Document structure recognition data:
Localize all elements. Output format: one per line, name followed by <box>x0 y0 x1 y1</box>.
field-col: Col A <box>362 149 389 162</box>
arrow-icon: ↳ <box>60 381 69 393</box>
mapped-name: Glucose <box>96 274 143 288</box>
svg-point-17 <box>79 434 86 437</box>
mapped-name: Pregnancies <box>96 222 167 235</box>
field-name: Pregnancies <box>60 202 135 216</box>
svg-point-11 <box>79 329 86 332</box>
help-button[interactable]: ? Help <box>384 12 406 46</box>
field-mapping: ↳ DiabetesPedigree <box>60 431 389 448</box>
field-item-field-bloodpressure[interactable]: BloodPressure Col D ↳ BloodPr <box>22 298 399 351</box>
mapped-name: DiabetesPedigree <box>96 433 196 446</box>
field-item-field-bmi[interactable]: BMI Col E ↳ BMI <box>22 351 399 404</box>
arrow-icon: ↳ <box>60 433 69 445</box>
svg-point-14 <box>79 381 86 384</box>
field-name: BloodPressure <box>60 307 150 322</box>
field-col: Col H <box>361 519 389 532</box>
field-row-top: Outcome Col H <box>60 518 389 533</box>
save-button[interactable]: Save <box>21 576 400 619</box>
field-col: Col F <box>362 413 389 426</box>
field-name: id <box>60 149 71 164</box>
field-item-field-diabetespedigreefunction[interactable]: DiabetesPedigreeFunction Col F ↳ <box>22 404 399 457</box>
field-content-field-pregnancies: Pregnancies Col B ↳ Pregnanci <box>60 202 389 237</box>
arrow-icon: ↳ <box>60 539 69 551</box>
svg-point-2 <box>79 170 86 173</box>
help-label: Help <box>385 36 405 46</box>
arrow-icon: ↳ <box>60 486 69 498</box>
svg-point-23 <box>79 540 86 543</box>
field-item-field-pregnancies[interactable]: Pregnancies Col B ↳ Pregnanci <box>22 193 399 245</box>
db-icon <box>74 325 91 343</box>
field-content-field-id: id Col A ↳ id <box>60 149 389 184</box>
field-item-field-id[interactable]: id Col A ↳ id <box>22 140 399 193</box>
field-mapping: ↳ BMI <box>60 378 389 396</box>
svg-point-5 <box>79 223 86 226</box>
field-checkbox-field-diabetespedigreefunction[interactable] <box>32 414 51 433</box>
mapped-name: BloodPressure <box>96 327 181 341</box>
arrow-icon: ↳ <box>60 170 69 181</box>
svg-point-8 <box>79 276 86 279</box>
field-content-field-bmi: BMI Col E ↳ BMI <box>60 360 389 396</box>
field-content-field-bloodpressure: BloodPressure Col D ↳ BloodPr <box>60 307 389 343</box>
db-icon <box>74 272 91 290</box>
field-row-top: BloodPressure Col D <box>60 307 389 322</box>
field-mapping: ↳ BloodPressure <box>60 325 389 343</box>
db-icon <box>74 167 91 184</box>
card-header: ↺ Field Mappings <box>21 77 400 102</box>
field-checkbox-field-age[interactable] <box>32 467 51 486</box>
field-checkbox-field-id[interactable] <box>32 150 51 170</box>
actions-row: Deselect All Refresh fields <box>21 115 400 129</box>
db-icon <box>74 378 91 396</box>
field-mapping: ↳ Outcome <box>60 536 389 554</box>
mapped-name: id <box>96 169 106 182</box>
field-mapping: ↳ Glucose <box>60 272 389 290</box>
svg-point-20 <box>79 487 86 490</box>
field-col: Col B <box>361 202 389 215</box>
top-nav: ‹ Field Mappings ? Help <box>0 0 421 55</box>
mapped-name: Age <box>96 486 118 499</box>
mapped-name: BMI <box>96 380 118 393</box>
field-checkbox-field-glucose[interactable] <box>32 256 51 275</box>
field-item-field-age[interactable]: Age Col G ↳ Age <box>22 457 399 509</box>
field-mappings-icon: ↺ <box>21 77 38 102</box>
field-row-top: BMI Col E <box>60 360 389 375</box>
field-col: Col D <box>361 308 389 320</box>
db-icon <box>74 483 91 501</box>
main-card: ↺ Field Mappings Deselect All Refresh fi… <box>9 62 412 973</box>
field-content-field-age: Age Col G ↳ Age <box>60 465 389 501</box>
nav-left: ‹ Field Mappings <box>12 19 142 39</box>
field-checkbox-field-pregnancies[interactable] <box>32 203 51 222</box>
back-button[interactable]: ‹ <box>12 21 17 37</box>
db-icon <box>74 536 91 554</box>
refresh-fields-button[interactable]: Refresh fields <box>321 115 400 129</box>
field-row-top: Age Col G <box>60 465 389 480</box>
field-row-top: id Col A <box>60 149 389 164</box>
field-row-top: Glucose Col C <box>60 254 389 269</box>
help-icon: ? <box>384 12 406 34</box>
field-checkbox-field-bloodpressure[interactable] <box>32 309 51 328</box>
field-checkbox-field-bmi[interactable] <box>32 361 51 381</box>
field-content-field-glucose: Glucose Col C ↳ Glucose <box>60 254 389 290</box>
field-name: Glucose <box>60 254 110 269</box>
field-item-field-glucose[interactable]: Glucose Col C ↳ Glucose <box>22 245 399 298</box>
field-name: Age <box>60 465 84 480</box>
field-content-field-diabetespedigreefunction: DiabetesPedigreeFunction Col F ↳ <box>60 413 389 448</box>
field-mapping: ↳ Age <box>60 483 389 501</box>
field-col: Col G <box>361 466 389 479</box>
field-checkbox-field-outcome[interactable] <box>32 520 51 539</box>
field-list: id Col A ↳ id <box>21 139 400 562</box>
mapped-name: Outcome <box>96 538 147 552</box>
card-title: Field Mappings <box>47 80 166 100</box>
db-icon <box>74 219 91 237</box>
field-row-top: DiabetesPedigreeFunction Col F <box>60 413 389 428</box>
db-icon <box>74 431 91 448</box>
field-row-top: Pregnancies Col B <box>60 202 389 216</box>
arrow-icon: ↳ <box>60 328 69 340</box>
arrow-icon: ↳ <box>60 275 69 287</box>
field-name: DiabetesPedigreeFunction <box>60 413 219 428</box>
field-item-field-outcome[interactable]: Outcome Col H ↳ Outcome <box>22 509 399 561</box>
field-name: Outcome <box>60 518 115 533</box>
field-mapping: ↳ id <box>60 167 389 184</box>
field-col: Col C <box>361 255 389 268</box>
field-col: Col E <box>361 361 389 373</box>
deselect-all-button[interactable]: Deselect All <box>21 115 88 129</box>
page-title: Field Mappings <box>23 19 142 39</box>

==

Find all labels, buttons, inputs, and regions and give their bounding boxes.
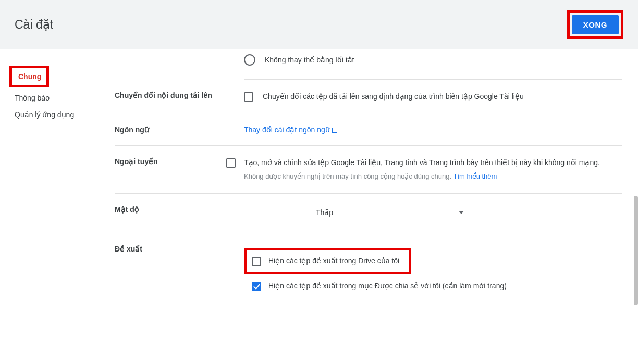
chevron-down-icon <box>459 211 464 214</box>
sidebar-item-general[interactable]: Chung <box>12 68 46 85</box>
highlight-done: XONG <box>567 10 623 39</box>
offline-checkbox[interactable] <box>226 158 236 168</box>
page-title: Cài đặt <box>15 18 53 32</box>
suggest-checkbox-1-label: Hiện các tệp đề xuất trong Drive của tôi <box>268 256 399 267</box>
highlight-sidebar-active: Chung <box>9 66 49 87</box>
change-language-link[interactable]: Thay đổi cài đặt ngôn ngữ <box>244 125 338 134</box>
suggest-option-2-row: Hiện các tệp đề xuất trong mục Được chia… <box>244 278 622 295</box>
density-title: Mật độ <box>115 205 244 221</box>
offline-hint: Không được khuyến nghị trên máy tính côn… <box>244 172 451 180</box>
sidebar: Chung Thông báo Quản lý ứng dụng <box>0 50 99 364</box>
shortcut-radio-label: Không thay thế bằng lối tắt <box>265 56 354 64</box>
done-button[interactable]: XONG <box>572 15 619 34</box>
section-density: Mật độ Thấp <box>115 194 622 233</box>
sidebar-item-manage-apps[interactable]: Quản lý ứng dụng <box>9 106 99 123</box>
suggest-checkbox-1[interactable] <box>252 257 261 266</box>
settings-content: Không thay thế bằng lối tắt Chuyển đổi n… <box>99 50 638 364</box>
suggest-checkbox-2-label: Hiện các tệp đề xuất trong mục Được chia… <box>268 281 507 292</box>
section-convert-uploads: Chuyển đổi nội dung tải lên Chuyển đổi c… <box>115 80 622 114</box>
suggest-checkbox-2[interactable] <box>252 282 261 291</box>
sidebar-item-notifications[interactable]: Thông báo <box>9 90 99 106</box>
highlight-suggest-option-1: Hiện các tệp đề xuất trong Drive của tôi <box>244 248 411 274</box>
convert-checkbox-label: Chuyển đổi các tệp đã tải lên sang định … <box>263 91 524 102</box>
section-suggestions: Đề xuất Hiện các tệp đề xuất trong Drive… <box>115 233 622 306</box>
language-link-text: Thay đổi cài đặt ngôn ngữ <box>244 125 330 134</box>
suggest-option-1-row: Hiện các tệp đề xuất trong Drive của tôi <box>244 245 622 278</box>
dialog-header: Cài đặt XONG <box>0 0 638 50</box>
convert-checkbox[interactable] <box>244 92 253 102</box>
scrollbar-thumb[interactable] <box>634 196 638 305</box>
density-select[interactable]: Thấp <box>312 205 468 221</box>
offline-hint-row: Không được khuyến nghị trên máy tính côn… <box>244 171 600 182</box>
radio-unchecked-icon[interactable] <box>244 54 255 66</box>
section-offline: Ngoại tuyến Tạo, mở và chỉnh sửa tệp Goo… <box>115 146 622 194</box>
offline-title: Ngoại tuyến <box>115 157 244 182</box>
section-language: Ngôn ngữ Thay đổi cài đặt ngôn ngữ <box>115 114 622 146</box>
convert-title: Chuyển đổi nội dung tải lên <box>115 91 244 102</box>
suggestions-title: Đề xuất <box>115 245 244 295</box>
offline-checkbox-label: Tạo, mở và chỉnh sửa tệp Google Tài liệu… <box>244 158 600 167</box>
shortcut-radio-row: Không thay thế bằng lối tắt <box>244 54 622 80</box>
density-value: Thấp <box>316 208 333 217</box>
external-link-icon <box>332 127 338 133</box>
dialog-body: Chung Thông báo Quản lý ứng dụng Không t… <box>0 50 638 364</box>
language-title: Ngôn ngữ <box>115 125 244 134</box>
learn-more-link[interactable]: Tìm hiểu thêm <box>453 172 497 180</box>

Problem to work on:
State only how many lines above contain "offline".

Written answer:
6